The movers come the weekend of March 5th. We started packing a few weeks ago, which has been nice because we can take time to appreciate the very random and curious things we’ve stashed away over the years.
Exhibit A, a page from a spiral-bound cookbook called Cookery By The Bayou, by the Episcopal Churchwomen of Christ Church in Slidell, Louisiana:
Exhibit B, a small notebook — one of many, I like notebooks — with a somewhat cryptic list:
Anyway, packing is coming along. And so is using as much of our pantry/freezer goods as possible before moving, a feat even I did not think we could manage.
Speaking of: does anyone have suggestions for what to make with lots of fine bulgur?
When we finish a package of noodles, a jar of spices, a tub of chicken broth, a bottle of the most random liqueur, we do a lil’ celebration dance. (The dance varies according to the size of the item.)
I finished the last of the lentils in a soup with chicken broth, spices, seaweed flakes, dried mushrooms, carrots, peas, and a few spoonfuls of coconut milk powder stirred in at the end. It was very easy and very delicious. (Finished bag of lentils warrants a modest fist bump.)
But the really exciting thing we made recently was tuna melts with sweet potato fries. Sounds standard, however, the sweet potatoes were purple — I think they were Stokes, though grown in PA — and featured a dense, dry flesh. Baked as fries, the outsides turned C R I S P Y while the insides stayed custardy. Delightful, truly.

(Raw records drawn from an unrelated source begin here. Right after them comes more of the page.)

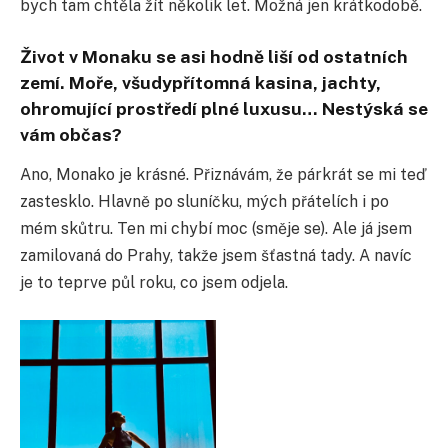
bych tam chtěla žít několik let. Možná jen krátkodobě.
Život v Monaku se asi hodně liší od ostatních
zemí. Moře, všudypřítomná kasina, jachty,
ohromující prostředí plné luxusu… Nestýská se
vám občas?
Ano, Monako je krásné. Přiznávám, že párkrát se mi teď
zastesklo. Hlavně po sluníčku, mých přátelích i po
mém skůtru. Ten mi chybí moc (směje se). Ale já jsem
zamilovaná do Prahy, takže jsem šťastná tady. A navíc
je to teprve půl roku, co jsem odjela.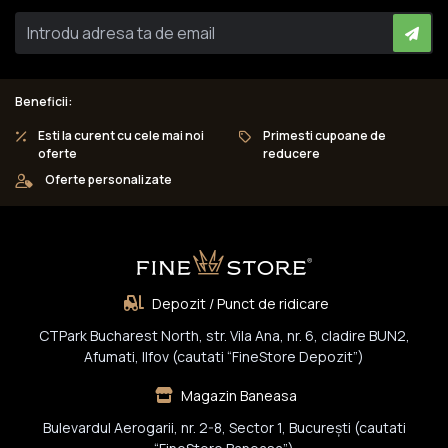
Beneficii:
Esti la curent cu cele mai noi
Primesti cupoane de
oferte
reducere
Oferte personalizate
Depozit / Punct de ridicare
CTPark Bucharest North, str. Vila Ana, nr. 6, cladire BUN2,
Afumati, Ilfov (cautati “FineStore Depozit”)
Magazin Baneasa
Bulevardul Aerogarii, nr. 2-8, Sector 1, Bucureşti (cautati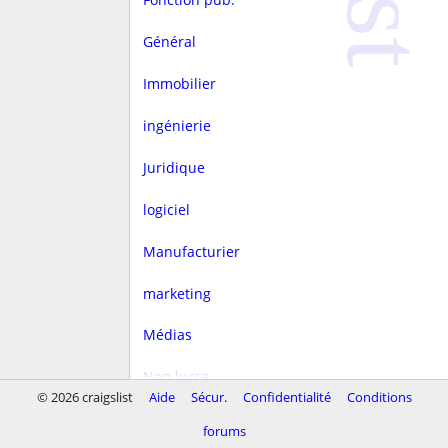
Général
Immobilier
ingénierie
Juridique
logiciel
Manufacturier
marketing
Médias
Non lucra.
© 2026 craigslist
Aide
Sécur.
Confidentialité
Conditions
Rédaction
forums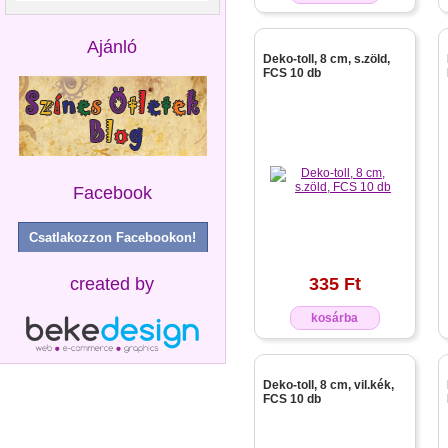
Ajánló
Deko-toll, 8 cm, s.zöld,
FCS 10 db
Facebook
Csatlakozzon Facebookon!
created by
335 Ft
kosárba
Deko-toll, 8 cm, vil.kék,
FCS 10 db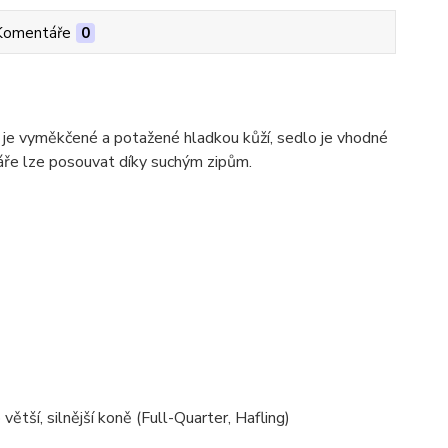
Komentáře
0
je vyměkčené a potažené hladkou kůží, sedlo je vhodné
áře lze posouvat díky suchým zipům.
 větší, silnější koně (Full-Quarter, Hafling)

There’s definitely more than one way to make crispy sweet potato fries at home: you can soak the cut potatoes in water, you can coat them in cornstarch, you can use an air-fryer, you can use a deep-fryer.

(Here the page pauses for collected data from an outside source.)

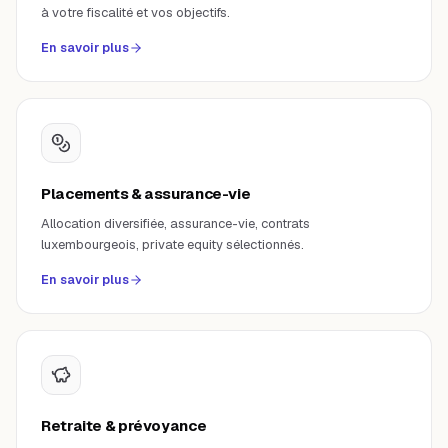
à votre fiscalité et vos objectifs.
En savoir plus
Placements & assurance-vie
Allocation diversifiée, assurance-vie, contrats
luxembourgeois, private equity sélectionnés.
En savoir plus
Retraite & prévoyance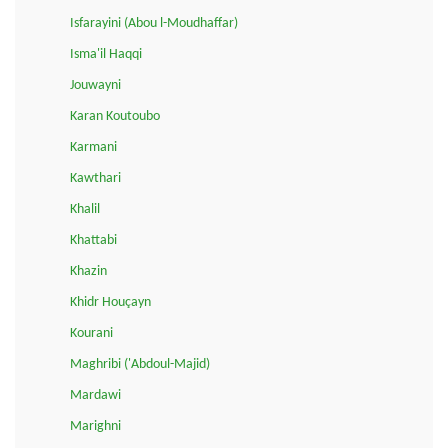
Isfarayini (Abou l-Moudhaffar)
Isma'il Haqqi
Jouwayni
Karan Koutoubo
Karmani
Kawthari
Khalil
Khattabi
Khazin
Khidr Houçayn
Kourani
Maghribi ('Abdoul-Majid)
Mardawi
Marighni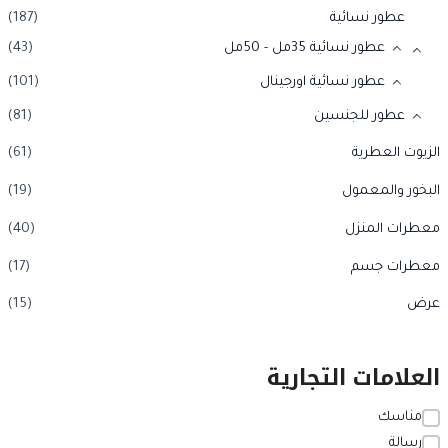
عطور نسائية
(187)
عطور نسائية 35مل - 50مل
(43)
عطور نسائية اورجينال
(101)
عطور للجنسين
(81)
الزيوت العطرية
(61)
البخور والمعمول
(19)
معطرات المنزل
(40)
معطرات جسم
(17)
عرض
(15)
العلامات التجارية
مناسك
رسالة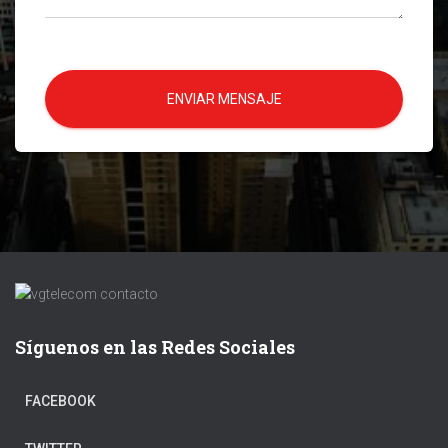
ENVIAR MENSAJE
Síguenos en las Redes Sociales
FACEBOOK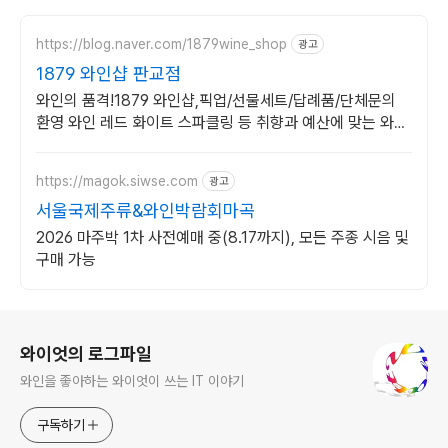
https://blog.naver.com/1879wine_shop
광고
1879 와인샵 판교점
와인의 품격!1879 와인샵,픽업/선물세트/답례품/단체문의
환영 와인 레드 화이트 스파클링 등 취향과 예산에 맞는 와인
을 추천해드립니다.
https://magok.siwse.com
광고
서울국제주류&와인박람회마곡
2026 마주박 1차 사전예매 중(8.17까지), 모든 주종 시음 및
구매 가능
로그 정보
와이엇의 로그파일
와인을 좋아하는 와이엇이 쓰는 IT 이야기
구독하기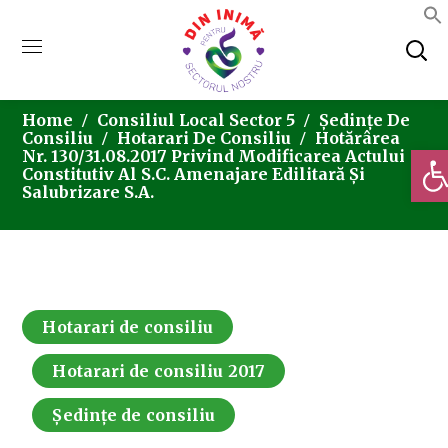
Home
Consiliul Local Sector 5
Ședințe De
Consiliu
Hotarari De Consiliu
Hotărârea
Deschi
Nr. 130/31.08.2017 Privind Modificarea Actului
Constitutiv Al S.C. Amenajare Edilitară Și
Salubrizare S.A.
Hotarari de consiliu
Hotarari de consiliu 2017
Ședințe de consiliu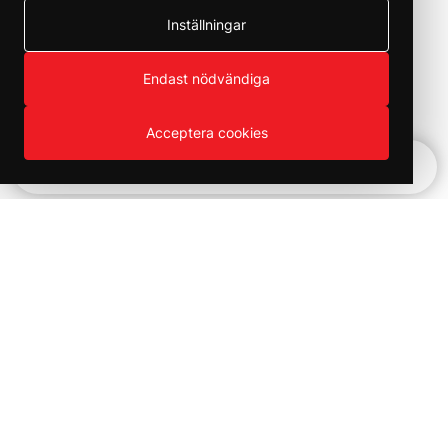
Inställningar
Endast nödvändiga
Acceptera cookies
Snabbnavigering
Vinter REA!
Kampanjer och utförsäljning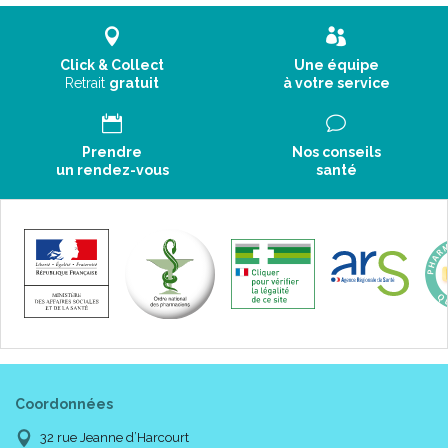
Click & Collect
Une équipe
Retrait
gratuit
à votre service
Prendre
Nos conseils
Code ACL : 9665557
un rendez-vous
santé
Code EAN : 3401096655575
Coordonnées
32 rue Jeanne d’Harcourt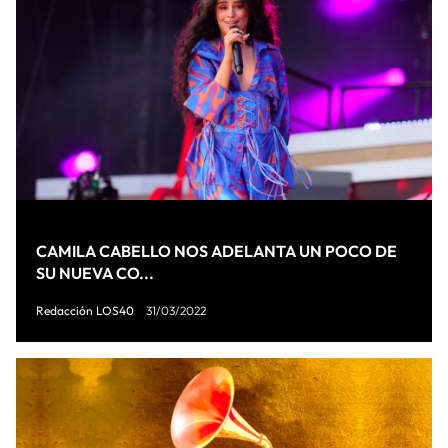
CAMILA CABELLO NOS ADELANTA UN POCO DE
SU NUEVA CO...
Redacción LOS40
31/03/2022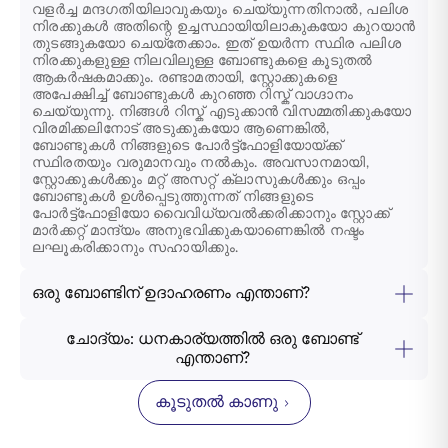
വളർച്ച മന്ദഗതിയിലാവുകയും ചെയ്യുന്നതിനാൽ, പലിശ
നിരക്കുകൾ അതിന്റെ ഉച്ചസ്ഥായിയിലാകുകയോ കുറയാൻ
തുടങ്ങുകയോ ചെയ്തേക്കാം. ഇത് ഉയർന്ന സ്ഥിര പലിശ
നിരക്കുകളുള്ള നിലവിലുള്ള ബോണ്ടുകളെ കൂടുതൽ
ആകർഷകമാക്കും. രണ്ടാമതായി, സ്റ്റോക്കുകളെ
അപേക്ഷിച്ച് ബോണ്ടുകൾ കുറഞ്ഞ റിസ്ക് വാഗ്ദാനം
ചെയ്യുന്നു. നിങ്ങൾ റിസ്ക് എടുക്കാൻ വിസമ്മതിക്കുകയോ
വിരമിക്കലിനോട് അടുക്കുകയോ ആണെങ്കിൽ,
ബോണ്ടുകൾ നിങ്ങളുടെ പോർട്ട്ഫോളിയോയ്ക്ക്
സ്ഥിരതയും വരുമാനവും നൽകും. അവസാനമായി,
സ്റ്റോക്കുകൾക്കും മറ്റ് അസറ്റ് ക്ലാസുകൾക്കും ഒപ്പം
ബോണ്ടുകൾ ഉൾപ്പെടുത്തുന്നത് നിങ്ങളുടെ
പോർട്ട്ഫോളിയോ വൈവിധ്യവൽക്കരിക്കാനും സ്റ്റോക്ക്
മാർക്കറ്റ് മാന്ദ്യം അനുഭവിക്കുകയാണെങ്കിൽ നഷ്ടം
ലഘൂകരിക്കാനും സഹായിക്കും.
ഒരു ബോണ്ടിന് ഉദാഹരണം എന്താണ്?
ചോദ്യം: ധനകാര്യത്തിൽ ഒരു ബോണ്ട്
എന്താണ്?
കൂടുതൽ കാണു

But by starting with a sweet potato with a dry, dense flesh, you can be lazy about it.
I’ve only used the purple ones so far, but I think Japanese sweet potatoes would work well, too. (Orange sweet potatoes, while undoubtedly tasty, will not turn quite as crispy.) About two medium or one large potato will fit well on a single sheet pan. Use more than one sheet pan if you need to; you want them to bake in an even, uncrowded layer.

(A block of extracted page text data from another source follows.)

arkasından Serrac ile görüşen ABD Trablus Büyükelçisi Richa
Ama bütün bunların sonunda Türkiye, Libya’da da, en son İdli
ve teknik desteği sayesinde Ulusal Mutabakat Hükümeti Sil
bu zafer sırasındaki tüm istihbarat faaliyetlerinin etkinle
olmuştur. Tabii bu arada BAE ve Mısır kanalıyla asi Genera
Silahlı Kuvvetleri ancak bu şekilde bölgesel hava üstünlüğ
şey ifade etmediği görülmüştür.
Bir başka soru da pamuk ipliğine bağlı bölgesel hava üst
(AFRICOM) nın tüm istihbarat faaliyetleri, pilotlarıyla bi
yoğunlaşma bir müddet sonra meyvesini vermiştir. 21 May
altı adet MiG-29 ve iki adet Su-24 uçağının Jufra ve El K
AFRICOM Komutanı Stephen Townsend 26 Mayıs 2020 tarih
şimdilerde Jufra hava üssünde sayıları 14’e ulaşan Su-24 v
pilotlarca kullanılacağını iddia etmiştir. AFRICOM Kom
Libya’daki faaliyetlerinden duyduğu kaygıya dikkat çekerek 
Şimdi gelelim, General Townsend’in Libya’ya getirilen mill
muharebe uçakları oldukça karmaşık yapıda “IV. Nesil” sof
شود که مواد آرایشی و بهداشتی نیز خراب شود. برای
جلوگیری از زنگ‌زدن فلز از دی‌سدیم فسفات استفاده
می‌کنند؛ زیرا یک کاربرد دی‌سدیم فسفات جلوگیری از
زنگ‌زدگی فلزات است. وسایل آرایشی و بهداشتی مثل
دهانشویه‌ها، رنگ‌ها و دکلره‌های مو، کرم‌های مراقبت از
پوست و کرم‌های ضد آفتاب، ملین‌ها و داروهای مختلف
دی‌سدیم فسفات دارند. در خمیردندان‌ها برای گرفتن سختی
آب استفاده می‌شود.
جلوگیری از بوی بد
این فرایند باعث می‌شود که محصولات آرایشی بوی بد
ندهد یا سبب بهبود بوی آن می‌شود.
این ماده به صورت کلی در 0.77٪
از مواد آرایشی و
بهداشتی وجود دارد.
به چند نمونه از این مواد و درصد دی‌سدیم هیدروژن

Scrub the potato(es) clean, cut off any nasty bits, then slice into your ideal fry shape. (Braeden cut them on the thicker side, as seen above.)
Preheat your oven to 425 degrees and stick your unlined sheet pan in to preheat, too. In a bowl, toss the sweet potatoes with a tablespoon or so of oil, plus salt and your seasoning of choice. (I used an Australian seasoning blend randomly procured from a food stylist — such glamour!)
Pull out your sheet pan, dump the seasoned potatoes onto it — they’ll sizzle in a very pleasing way — and shake the pan to make an even layer of fries. Bake for about 20 minutes, use a spatula to flip the fries over as best as you can, and bake for 15 to 20 minutes more, or until they’re as crispy as you like. (If you cut your potatoes into smaller pieces, this will go faster.)
That’s it!
I keep forgetting to include a few reading things! Let me know your thoughts on any of the below, if you read/end up reading them?
The Inheritance of Orquídea Divina. Loved it: multiple generations of a family confronting and learning about their past, and also, magic!
George Saunders’ “My Writing Education: A Timeline.” I already thought George Saunders is a delightful person; this confirmed it.
Dayna Evans’ “Flour Trip — One woman’s journey into the heart of grain and how our flour is made.” If you’ve baked with flour from a small mill and wondered what makes it so special (and pricey compared to grocery store flour), this is for you. So much here.
And ahead of tomorrow, loved this piece on Cincinnati chili from the Midwesterner, mostly because I love to see someone being dismissive of people who are, themselves, dismissive. One of many great lines from the article:
If you ask me, they hate that their cities don’t have dishes that are so loved. It’s all about the love. We love it so much that we don't care what people say about it. We will defend it to our dying day. So, I say it's really chili envy. Not hate, envy.
We’re making a batch of our own, but with some sort of legume (or maybe tempeh?) instead of beef. But first, we’ll make queso — as in the dip made with processed cheese — so we can finally polish off the last of the American cheese that a fellow farmers market worker passed on to us. (Can we all pause to appreciate that we acquired a block of American cheese while at a FARMERS MARKET? Hilarious.)
Next week’s recipe will be neither of those, though. I’ve somehow made a lot of brownies lately. It turns out brownies are a good way to use up random ingredients like sweetened condensed milk, hot chocolate mix, beet powder, freeze-dried blueberries, and seaweed (yes, all at once; no, it wasn’t gross). The next brownie iteration will feature a white chocolate + rose swirl. Think fudgy thoughts, please.
Thanks for reading! Catch you on the flip side.